Später war es die Zukunft. Auf die sie einundzwanzig Jahre gewartet hatte.

Sie legte die Hand an Hannahs Wange. Das tiefe Blau von Hannahs großen Augen erfüllte sie mit Ruhe. Und die brauchte sie, heute mehr als an jedem anderen Tag. Sie brauchte diesen Moment. Diese Erinnerung daran, was sie tun musste.

Und warum sie es tun musste.

„Ruh dich jetzt aus“, sagte sie leise.

„Ausruhen?“, gab Hannah zurück. „Wie soll ich mich ausruhen? Was ist, wenn sie früher kommen? Was ist, wenn sie entdecken …“

„Das werden sie nicht. Das haben sie noch nie.“

„Also gut“, stimmte Hannah zu.

„Danke.“ Natalia schloss die Augen und presste ihre Lippen auf Hannahs Stirn. Ihre Freundin. Ihre Vertraute. Ihre Fluchthelferin.

Jeden Morgen schlüpfte sie aus ihrem Bett, und Hannah legte sich an ihren Platz, um die Prinzessin zu werden. Um sie zu werden. Und Natalia tat das Gegenteil, sie tauschte ihr seidenes Nachthemd und die sohlenlosen Seidenschuhe gegen derbe Stiefel, Hosen und einen Umhang aus schwerer Wolle.

Dann fuhren sie mit dem nächsten Schritt ihres Morgenrituals fort.

„Ich gehe jetzt“, murmelte Natalja. „Aber ich komme wieder“, versprach sie.

Weil sie es tun würde.

Ein Leben für ein Leben.

Daran glaubte Natalia. Ihre Mutter hatte mit ihrem eigenen Leben für das Leben ihrer Tochter gezahlt, und jeden Tag würdigte Natalia dieses Opfer, erinnerte sich daran, was sie ihrer Mutter schuldig war.

Sie zog die Kapuze über ihre Wangen, verbarg das Gesicht, das das Palastpersonal auf Befehl ihres Vaters um jeden Preis schützen sollte. Sie ging unerkannt durch den Palast, durch verwinkelte Hallen mit hohen Decken, die selbst kleinste Geräusche von den Marmorböden widerhallen ließen. Für kurze Zeit tat sie so, als wäre sie nicht die Prinzessin, sondern nur eine der vielen Angestellten. Eine Angestellte, die jeden Morgen auf dem Pferd der Prinzessin ritt, weil die Prinzessin nur auf dem Schlossgelände und nur im sanften Trab reiten durfte.

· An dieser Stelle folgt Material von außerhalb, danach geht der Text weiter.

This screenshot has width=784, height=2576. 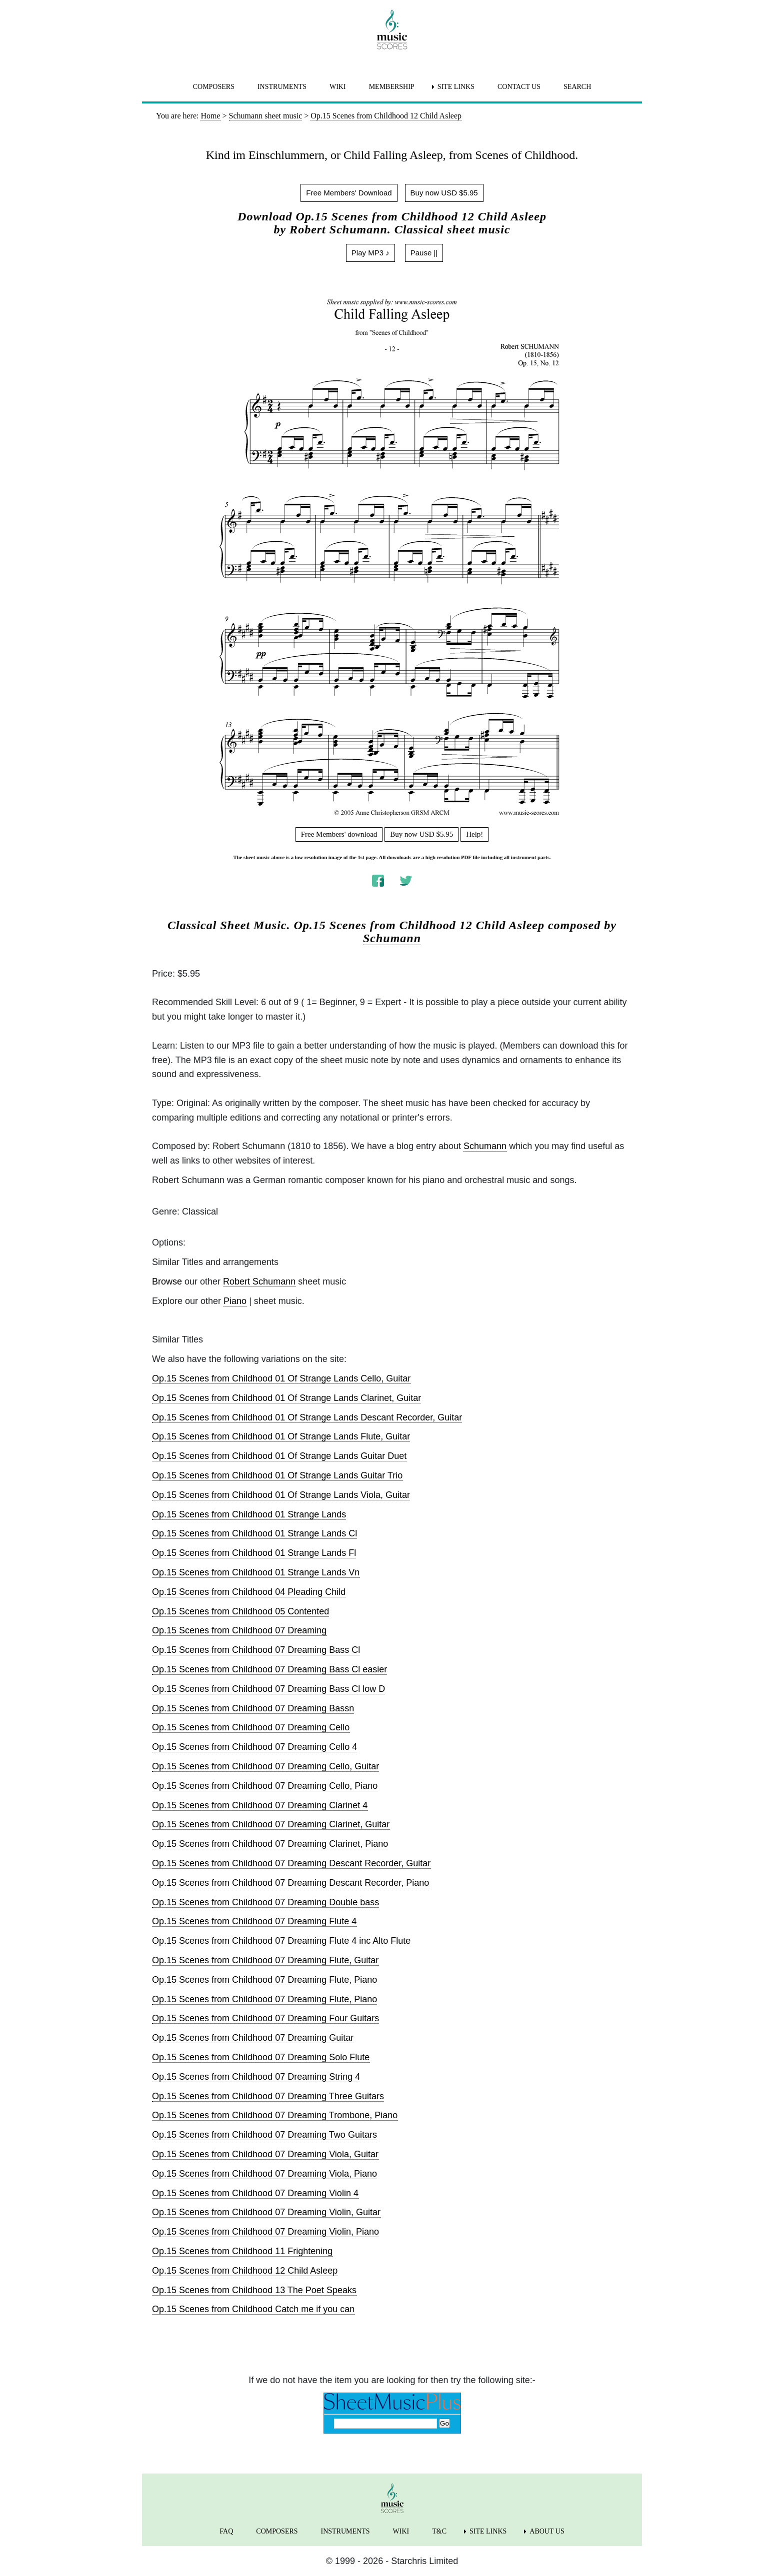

Niemals galoppieren. Niemals sich anstrengen.

Aber alle Tiere brauchten Bewegung, um sich frei zu fühlen.

Natalia schlüpfte durch eine unbewachte Tür hinaus.

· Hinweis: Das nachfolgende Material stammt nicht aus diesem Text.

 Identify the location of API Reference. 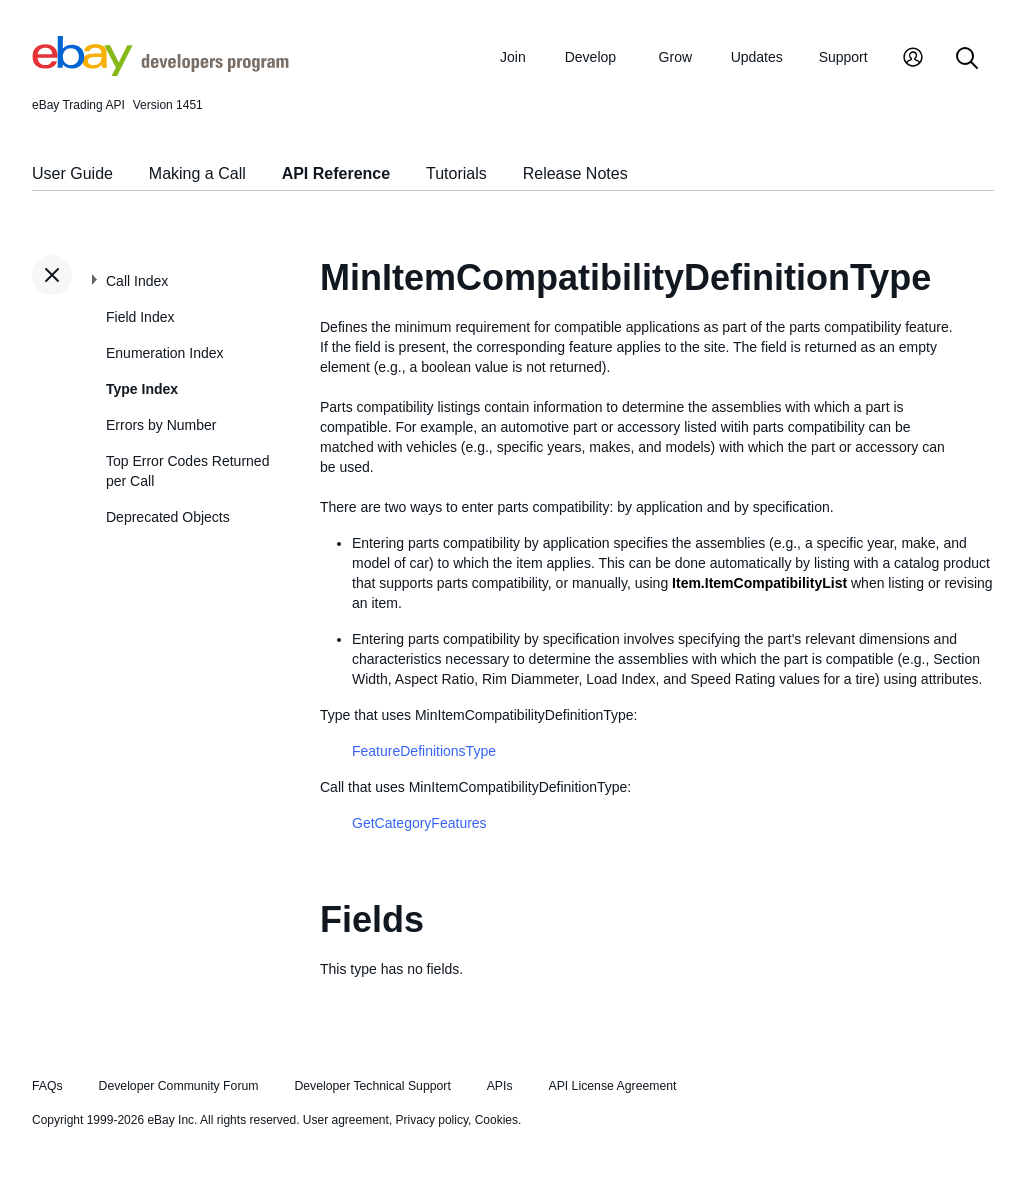 (336, 173).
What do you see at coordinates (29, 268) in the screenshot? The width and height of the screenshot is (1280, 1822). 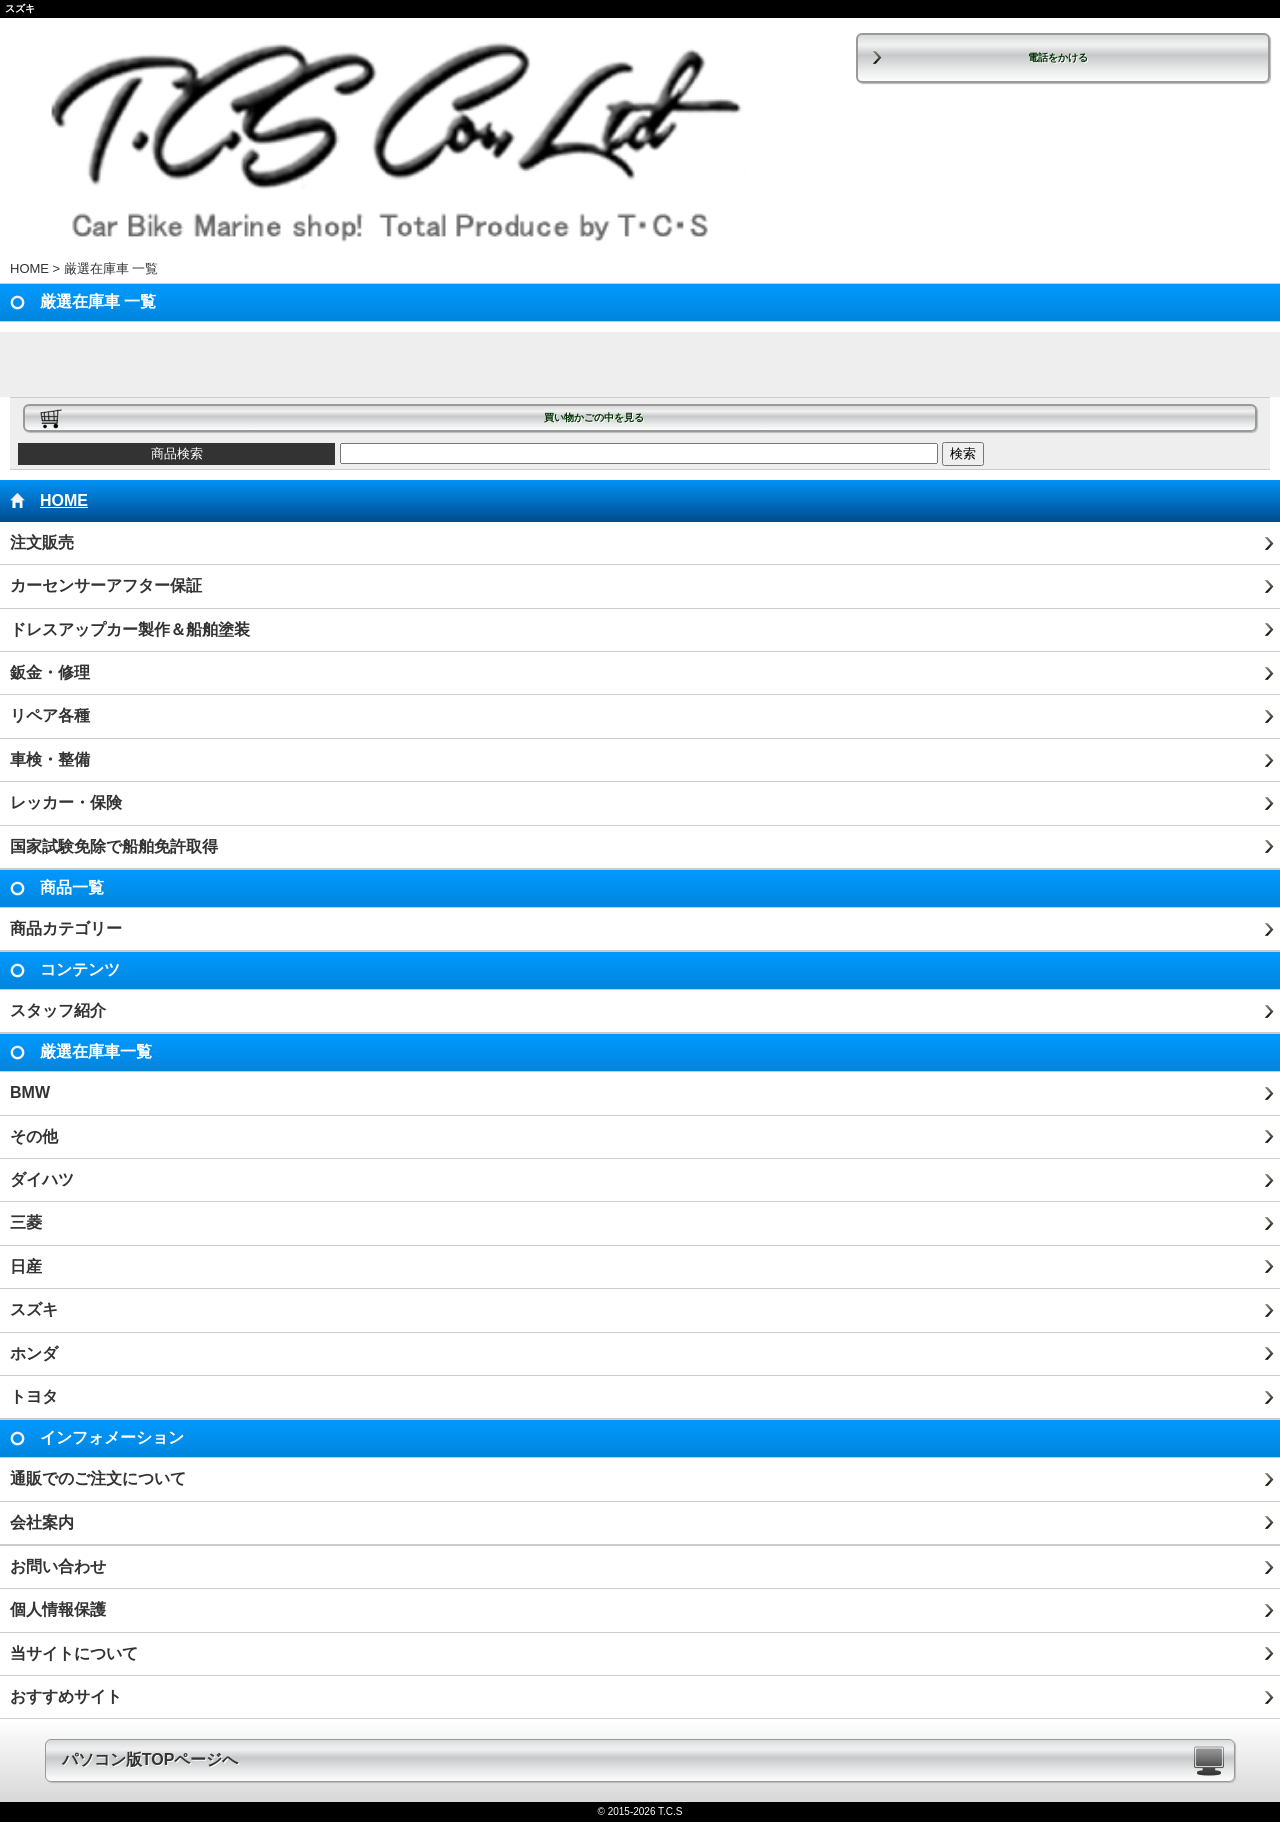 I see `HOME` at bounding box center [29, 268].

Samson. Schwarz wie Rabenflügel. Bereit. Wartend. Auf Sie. Auf die Freiheit. Und sie würde ihn die Freiheit fühlen lassen.

Sie schlüpfte in die Steigbügel, kletterte in den Sattel und versetzte dem Hengst einen sanften Tritt mit den Hacken. Wie aufs Stichwort trabte er los.

In ihrem Gefängnis gab es keine Gitter, aber ein Gefängnis war es trotzdem. Es war ein Palast mit hübschen steinernen Engelsgesichtern, die sie von den höchsten Türmen aus dunkelgrauem Stein herunter verspotteten. Idyllisch. Sicher. Aber immer mit einer Grenze für sie. Einer Barriere zwischen ihr und der Welt. Zwischen ihr und ihrem Volk.

Die Liebe ihres Vaters – die Trauer ihres Vaters – war ihr Gefängniswärter. Weil er schon ihre Mutter verloren hatte, musste seine Tochter wenigstens sicher sein. Freiheit war eine Illusion. Sie würde zurückkommen. Das hatte sie immer getan. Sie würde wieder ihr zartes Seidennachthemd anziehen, zurück ins Bett schlüpfen und zusehen, wie ihre Dienerin das Zimmer verließ.

Aber heute Morgen würde Hannah sie nicht verlassen. Sie würden gemeinsam darauf warten, dass die Vorstellung begann. Man würde an ihr zerren und zupfen und sie in ein Meer weißer Seide hüllen, sie auf ein Versprechen vorbereiten, das lange vor ihrer Geburt gegeben worden war.

Mit gesenktem Kopf trieb sie Samson zum Galopp. Er kannte den Weg durch die hohen Bäume rund um das Schlossgelände. Sie ritt weiter, bis sie die Lichtung erreichte. Immer dasselbe Ziel.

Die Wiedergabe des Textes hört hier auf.